### EXERCISE DETAILS
Your answer should hold exactly the lines from the one with "psychique, é" through the last line of the material below, nothing before and nothing extra.
▬▬▬
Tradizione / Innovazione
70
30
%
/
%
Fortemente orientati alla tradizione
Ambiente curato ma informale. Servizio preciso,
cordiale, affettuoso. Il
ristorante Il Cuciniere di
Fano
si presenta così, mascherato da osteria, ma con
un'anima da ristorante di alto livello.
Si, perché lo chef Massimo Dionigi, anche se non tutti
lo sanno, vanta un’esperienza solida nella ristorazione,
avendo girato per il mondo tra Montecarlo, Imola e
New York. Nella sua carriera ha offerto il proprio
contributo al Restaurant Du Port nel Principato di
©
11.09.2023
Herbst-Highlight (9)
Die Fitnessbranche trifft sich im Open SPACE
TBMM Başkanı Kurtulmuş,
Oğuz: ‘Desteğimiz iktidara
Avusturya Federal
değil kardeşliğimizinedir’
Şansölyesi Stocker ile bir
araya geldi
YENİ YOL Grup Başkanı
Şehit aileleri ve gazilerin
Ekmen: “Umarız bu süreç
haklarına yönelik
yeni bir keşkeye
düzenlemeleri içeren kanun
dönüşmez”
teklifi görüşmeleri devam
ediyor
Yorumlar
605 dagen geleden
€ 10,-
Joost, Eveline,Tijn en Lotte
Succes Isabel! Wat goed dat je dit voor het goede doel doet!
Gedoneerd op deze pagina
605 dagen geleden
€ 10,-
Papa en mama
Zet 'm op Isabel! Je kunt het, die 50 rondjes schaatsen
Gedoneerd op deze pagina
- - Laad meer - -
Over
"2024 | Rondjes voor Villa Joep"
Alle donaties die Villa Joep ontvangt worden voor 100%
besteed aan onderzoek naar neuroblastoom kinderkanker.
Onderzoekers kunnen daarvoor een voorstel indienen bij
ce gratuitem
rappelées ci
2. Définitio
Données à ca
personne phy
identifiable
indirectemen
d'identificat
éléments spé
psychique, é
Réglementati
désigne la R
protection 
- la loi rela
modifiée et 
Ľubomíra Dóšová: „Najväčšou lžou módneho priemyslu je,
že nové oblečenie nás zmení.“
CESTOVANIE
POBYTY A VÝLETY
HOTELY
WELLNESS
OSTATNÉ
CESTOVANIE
▬▬▬
### ANSWER FOR THIS EXERCISE
psychique, é
Réglementati
désigne la R
protection 
- la loi rela
modifiée et 
Ľubomíra Dóšová: „Najväčšou lžou módneho priemyslu je,
že nové oblečenie nás zmení.“
CESTOVANIE
POBYTY A VÝLETY
HOTELY
WELLNESS
OSTATNÉ
CESTOVANIE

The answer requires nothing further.